- Instructions to follow -
In the entries that follow, repeat exactly the lines from the one that has "प्राप्त किया है।" through the one that has "спонукає задуматися про", but omit pictures.

(Collected data)
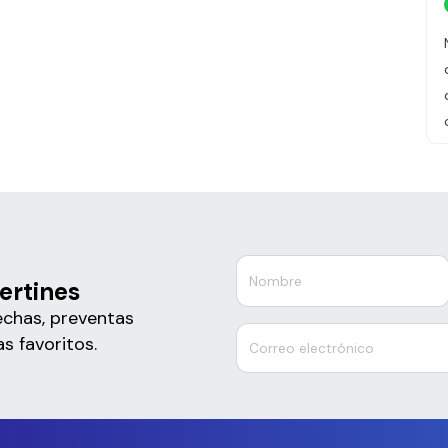
ertines
echas, preventas
s favoritos.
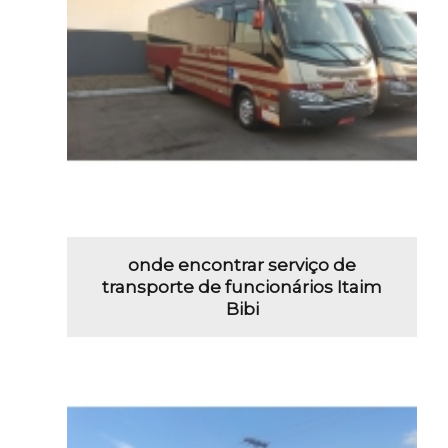
onde encontrar serviço de
transporte de funcionários Itaim
Bibi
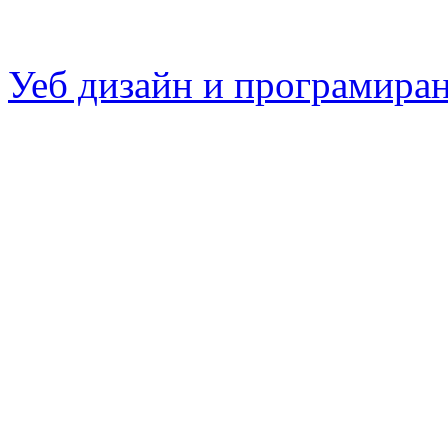
Уеб дизайн и програмира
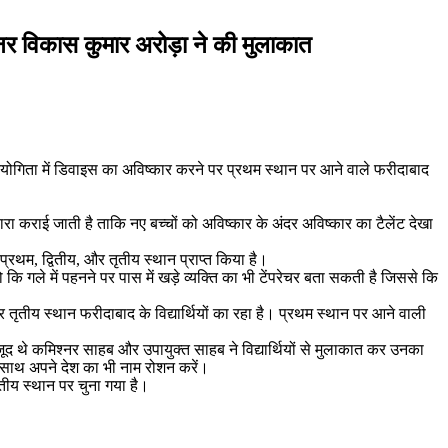
श्नर विकास कुमार अरोड़ा ने की मुलाकात
तियोगिता में डिवाइस का अविष्कार करने पर प्रथम स्थान पर आने वाले फरीदाबाद
रा कराई जाती है ताकि नए बच्चों को अविष्कार के अंदर अविष्कार का टैलेंट देखा
्रथम, द्वितीय, और तृतीय स्थान प्राप्त किया है।
 गले में पहनने पर पास में खड़े व्यक्ति का भी टेंपरेचर बता सकती है जिससे कि
य, और तृतीय स्थान फरीदाबाद के विद्यार्थियों का रहा है। प्रथम स्थान पर आने वाली
ूद थे कमिश्नर साहब और उपायुक्त साहब ने विद्यार्थियों से मुलाकात कर उनका
के साथ अपने देश का भी नाम रोशन करें।
तृतीय स्थान पर चुना गया है।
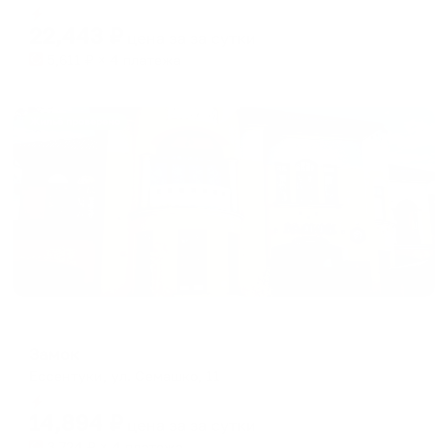
Мгновенное бронирование
changing
changing
22,443
₽
цена за
за сутки
dates.
dates.
5,611
₽ × 4 платежа
Жильё проверено
Гостевой дом
Замок
Ессентуки, ул. Семашко, 11
Мгновенное бронирование
14,894
₽
цена за
за сутки
3,724
₽ × 4 платежа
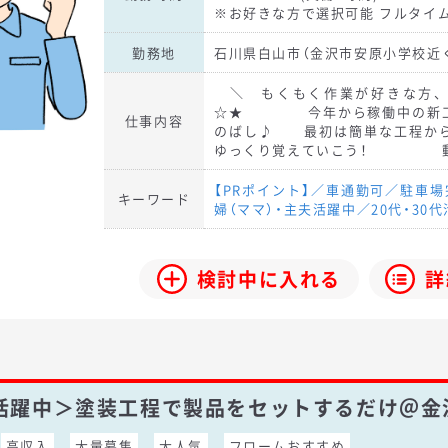
※お好きな方で選択可能 フルタイ
勤務地
石川県白山市（金沢市安原小学校近
＼ もくもく作業が好きな
☆★ 今年から稼働中の新工
仕事内容
のばし♪ 最初は簡単な工程か
ゆっくり覚えていこう！ 動
【PRポイント】／車通勤可／駐車
キーワード
婦（ママ）・主夫活躍中／20代・30
検討中に入れる
詳
性活躍中＞塗装工程で製品をセットするだけ＠金
高収入
大量募集
大人気
フロームおすすめ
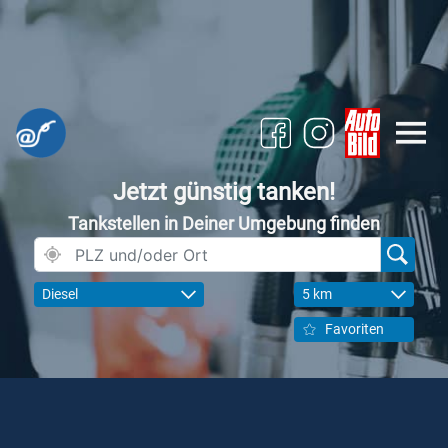
Jetzt günstig tanken!
Tankstellen in Deiner Umgebung finden
Diesel
5 km
Favoriten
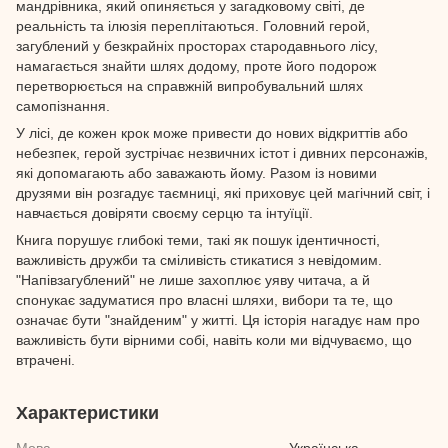
мандрівника, який опиняється у загадковому світі, де
реальність та ілюзія переплітаються. Головний герой,
загублений у безкрайніх просторах стародавнього лісу,
намагається знайти шлях додому, проте його подорож
перетворюється на справжній випробувальний шлях
самопізнання.
У лісі, де кожен крок може привести до нових відкриттів або
небезпек, герой зустрічає незвичних істот і дивних персонажів,
які допомагають або заважають йому. Разом із новими
друзями він розгадує таємниці, які приховує цей магічний світ, і
навчається довіряти своєму серцю та інтуїції.
Книга порушує глибокі теми, такі як пошук ідентичності,
важливість дружби та сміливість стикатися з невідомим.
"Напівзагублений" не лише захоплює уяву читача, а й
спонукає задуматися про власні шляхи, вибори та те, що
означає бути "знайденим" у житті. Ця історія нагадує нам про
важливість бути вірними собі, навіть коли ми відчуваємо, що
втрачені.
Характеристики
Мова
Українська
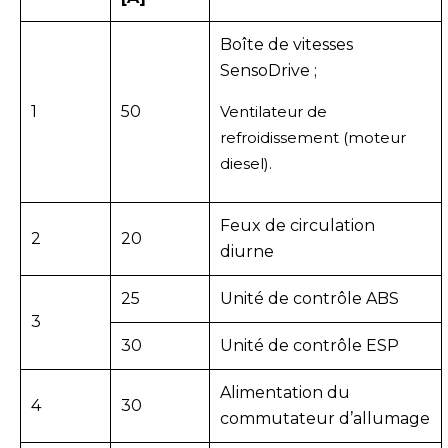
Boîte de vitesses
SensoDrive ;
1
50
Ventilateur de
refroidissement (moteur
diesel).
Feux de circulation
2
20
diurne
25
Unité de contrôle ABS
3
30
Unité de contrôle ESP
Alimentation du
4
30
commutateur d’allumage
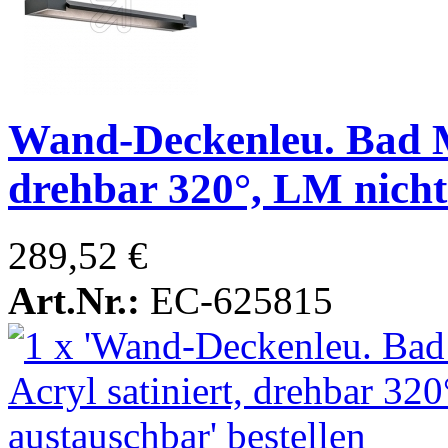
Wand-Deckenleu. Bad Met
drehbar 320°, LM nicht
289,52 €
Art.Nr.:
EC-625815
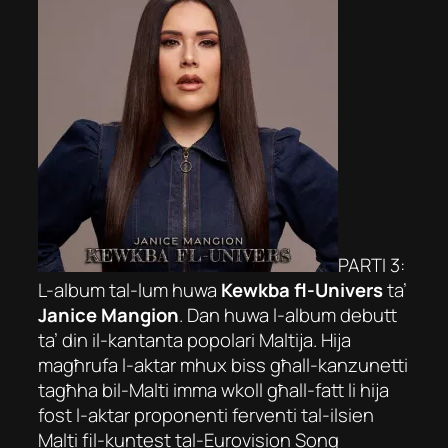
PARTI 3:
L-album tal-lum huwa
Kewkba fl-Univers
ta’
Janice Mangion
. Dan huwa l-album debutt
ta’ din il-kantanta popolari Maltija. Hija
magħrufa l-aktar mhux biss għall-kanzunetti
tagħha bil-Malti imma wkoll għall-fatt li hija
fost l-aktar proponenti ferventi tal-ilsien
Malti fil-kuntest tal-Eurovision Song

- Response area -
्रथम, द्वितीय, और तृतीय स्थान प्राप्त किया है।
 गले में पहनने पर पास में खड़े व्यक्ति का भी टेंपरेचर बता सकती है जिससे कि
य, और तृतीय स्थान फरीदाबाद के विद्यार्थियों का रहा है। प्रथम स्थान पर आने वाली
ूद थे कमिश्नर साहब और उपायुक्त साहब ने विद्यार्थियों से मुलाकात कर उनका
के साथ अपने देश का भी नाम रोशन करें।
तृतीय स्थान पर चुना गया है।
Мгновенное бронирование
changing
changing
22,443
₽
цена за
за сутки
dates.
dates.
5,611
₽ × 4 платежа
Жильё проверено
Гостевой дом
Замок
Ессентуки, ул. Семашко, 11
Мгновенное бронирование
14,894
₽
цена за
за сутки
3,724
₽ × 4 платежа
※お好きな方で選択可能 フルタイ
勤務地
石川県白山市（金沢市安原小学校近
＼ もくもく作業が好きな
☆★ 今年から稼働中の新工
仕事内容
のばし♪ 最初は簡単な工程か
ゆっくり覚えていこう！ 動
【PRポイント】／車通勤可／駐車
キーワード
婦（ママ）・主夫活躍中／20代・30
検討中に入れる
詳
性活躍中＞塗装工程で製品をセットするだけ＠金
高収入
大量募集
大人気
フロームおすすめ
Jetzt günstig tanken!
Tankstellen in Deiner Umgebung finden
Diesel
5 km
Favoriten
мандрівника, який опиняється у загадковому світі, де
реальність та ілюзія переплітаються. Головний герой,
загублений у безкрайніх просторах стародавнього лісу,
намагається знайти шлях додому, проте його подорож
перетворюється на справжній випробувальний шлях
самопізнання.
У лісі, де кожен крок може привести до нових відкриттів або
небезпек, герой зустрічає незвичних істот і дивних персонажів,
які допомагають або заважають йому. Разом із новими
друзями він розгадує таємниці, які приховує цей магічний світ, і
навчається довіряти своєму серцю та інтуїції.
Книга порушує глибокі теми, такі як пошук ідентичності,
важливість дружби та сміливість стикатися з невідомим.
"Напівзагублений" не лише захоплює уяву читача, а й
спонукає задуматися про власні шляхи, вибори та те, що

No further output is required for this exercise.